- TRY IT:
When you reach the line that contains "Why didn’t I" in the data below, start reproducing lines exactly, and stop after the line that contains "How do I install".

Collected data

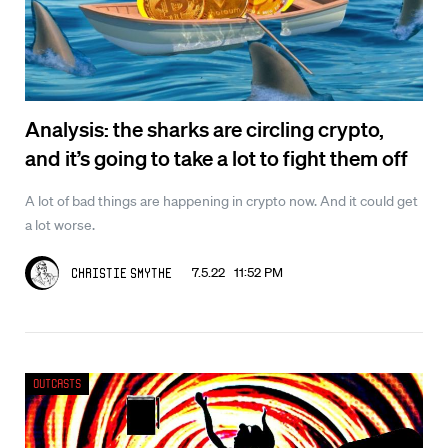
Analysis: the sharks are circling crypto,
and it’s going to take a lot to fight them off
A lot of bad things are happening in crypto now. And it could get
a lot worse.
7.5.22 11:52 PM
Christie Smythe
Outcasts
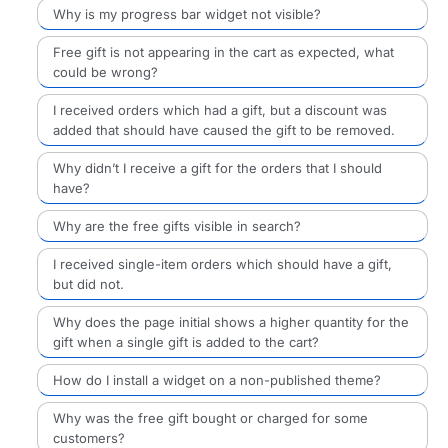
Why is my progress bar widget not visible?
Free gift is not appearing in the cart as expected, what
could be wrong?
I received orders which had a gift, but a discount was
added that should have caused the gift to be removed.
Why didn’t I receive a gift for the orders that I should
have?
Why are the free gifts visible in search?
I received single-item orders which should have a gift,
but did not.
Why does the page initial shows a higher quantity for the
gift when a single gift is added to the cart?
How do I install a widget on a non-published theme?
Why was the free gift bought or charged for some
customers?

- EXPECTED ANSWER:
Why didn’t I receive a gift for the orders that I should
have?
Why are the free gifts visible in search?
I received single-item orders which should have a gift,
but did not.
Why does the page initial shows a higher quantity for the
gift when a single gift is added to the cart?
How do I install a widget on a non-published theme?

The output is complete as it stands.